→ BRIEF:
Please copy out every line in the records below that includes the word "December".

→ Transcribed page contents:

====

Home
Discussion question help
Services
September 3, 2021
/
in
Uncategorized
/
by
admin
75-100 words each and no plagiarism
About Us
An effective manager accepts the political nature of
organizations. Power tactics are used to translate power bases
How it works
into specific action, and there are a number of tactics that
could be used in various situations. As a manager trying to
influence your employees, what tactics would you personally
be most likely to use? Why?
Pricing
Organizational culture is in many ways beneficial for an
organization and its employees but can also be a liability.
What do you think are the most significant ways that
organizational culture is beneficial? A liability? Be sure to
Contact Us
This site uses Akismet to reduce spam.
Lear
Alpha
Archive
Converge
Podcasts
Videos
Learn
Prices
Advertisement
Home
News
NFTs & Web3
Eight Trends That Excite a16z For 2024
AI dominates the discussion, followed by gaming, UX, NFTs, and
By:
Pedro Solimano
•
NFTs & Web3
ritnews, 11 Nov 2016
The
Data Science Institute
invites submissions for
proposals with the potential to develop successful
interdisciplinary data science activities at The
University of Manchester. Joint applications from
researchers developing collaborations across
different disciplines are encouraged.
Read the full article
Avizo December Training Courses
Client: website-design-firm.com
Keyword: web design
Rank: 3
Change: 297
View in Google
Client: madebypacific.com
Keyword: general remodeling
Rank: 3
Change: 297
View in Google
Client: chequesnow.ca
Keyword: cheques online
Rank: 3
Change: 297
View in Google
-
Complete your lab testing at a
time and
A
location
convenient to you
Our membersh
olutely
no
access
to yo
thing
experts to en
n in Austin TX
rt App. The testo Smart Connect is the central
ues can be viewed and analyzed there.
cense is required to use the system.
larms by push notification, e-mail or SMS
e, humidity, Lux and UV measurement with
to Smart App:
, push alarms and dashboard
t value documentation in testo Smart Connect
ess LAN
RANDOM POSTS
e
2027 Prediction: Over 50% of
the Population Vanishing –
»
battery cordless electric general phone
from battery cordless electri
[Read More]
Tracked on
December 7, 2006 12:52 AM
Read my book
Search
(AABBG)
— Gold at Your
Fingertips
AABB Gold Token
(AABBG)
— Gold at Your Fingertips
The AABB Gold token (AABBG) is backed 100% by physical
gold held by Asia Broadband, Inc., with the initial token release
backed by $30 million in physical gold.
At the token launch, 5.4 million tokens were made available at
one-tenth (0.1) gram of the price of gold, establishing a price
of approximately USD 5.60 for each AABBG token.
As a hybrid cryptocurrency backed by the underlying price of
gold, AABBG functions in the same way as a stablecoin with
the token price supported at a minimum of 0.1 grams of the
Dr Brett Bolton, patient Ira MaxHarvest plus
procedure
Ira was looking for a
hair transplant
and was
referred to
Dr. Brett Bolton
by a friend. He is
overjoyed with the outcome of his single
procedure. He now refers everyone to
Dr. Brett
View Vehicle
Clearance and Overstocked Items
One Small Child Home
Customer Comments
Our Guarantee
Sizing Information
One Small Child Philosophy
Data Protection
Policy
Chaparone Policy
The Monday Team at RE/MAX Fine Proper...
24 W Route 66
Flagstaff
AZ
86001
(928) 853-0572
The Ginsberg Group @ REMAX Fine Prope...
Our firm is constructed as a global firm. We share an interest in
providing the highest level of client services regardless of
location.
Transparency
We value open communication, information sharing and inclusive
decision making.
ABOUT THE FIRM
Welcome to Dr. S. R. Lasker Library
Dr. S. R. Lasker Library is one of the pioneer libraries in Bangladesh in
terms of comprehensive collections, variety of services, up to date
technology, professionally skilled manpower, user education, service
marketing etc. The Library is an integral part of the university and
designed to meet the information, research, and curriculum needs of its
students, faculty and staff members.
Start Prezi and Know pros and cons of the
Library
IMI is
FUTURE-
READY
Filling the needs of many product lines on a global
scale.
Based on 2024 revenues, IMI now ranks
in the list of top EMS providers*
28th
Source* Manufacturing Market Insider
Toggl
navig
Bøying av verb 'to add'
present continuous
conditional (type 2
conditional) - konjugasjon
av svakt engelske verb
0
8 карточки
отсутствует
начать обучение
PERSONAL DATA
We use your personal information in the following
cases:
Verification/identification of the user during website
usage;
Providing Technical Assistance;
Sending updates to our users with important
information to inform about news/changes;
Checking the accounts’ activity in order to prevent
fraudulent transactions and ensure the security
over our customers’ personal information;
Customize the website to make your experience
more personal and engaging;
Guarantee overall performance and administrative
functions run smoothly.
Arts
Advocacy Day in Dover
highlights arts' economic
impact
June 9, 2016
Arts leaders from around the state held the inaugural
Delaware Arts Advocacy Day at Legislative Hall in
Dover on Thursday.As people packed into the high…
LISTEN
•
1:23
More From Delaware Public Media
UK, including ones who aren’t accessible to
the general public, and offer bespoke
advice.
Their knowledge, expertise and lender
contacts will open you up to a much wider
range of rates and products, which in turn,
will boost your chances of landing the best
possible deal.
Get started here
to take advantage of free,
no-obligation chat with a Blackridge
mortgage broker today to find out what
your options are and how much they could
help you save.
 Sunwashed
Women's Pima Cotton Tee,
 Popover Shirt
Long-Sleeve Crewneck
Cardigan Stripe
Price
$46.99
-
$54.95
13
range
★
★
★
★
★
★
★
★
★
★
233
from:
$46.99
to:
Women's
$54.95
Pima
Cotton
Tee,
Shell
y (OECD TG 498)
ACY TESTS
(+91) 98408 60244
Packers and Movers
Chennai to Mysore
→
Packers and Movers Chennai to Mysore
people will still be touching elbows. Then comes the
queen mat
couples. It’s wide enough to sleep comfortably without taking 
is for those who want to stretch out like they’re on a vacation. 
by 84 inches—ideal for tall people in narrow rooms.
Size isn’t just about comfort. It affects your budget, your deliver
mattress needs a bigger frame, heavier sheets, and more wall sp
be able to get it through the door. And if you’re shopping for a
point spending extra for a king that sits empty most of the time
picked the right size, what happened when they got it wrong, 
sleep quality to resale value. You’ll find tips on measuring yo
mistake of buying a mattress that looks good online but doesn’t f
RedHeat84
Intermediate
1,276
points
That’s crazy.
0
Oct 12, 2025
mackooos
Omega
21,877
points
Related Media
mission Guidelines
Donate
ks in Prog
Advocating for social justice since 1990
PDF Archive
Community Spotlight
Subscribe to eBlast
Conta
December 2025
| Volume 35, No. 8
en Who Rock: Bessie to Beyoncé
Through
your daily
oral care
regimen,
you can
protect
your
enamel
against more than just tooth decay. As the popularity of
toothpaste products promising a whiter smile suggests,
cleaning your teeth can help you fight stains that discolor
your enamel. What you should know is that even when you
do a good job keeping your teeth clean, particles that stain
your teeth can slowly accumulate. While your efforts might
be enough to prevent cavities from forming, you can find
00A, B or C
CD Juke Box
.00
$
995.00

====

→ SOLUTION FOR THIS PROBLEM:
Avizo December Training Courses
December 7, 2006 12:52 AM
December 2025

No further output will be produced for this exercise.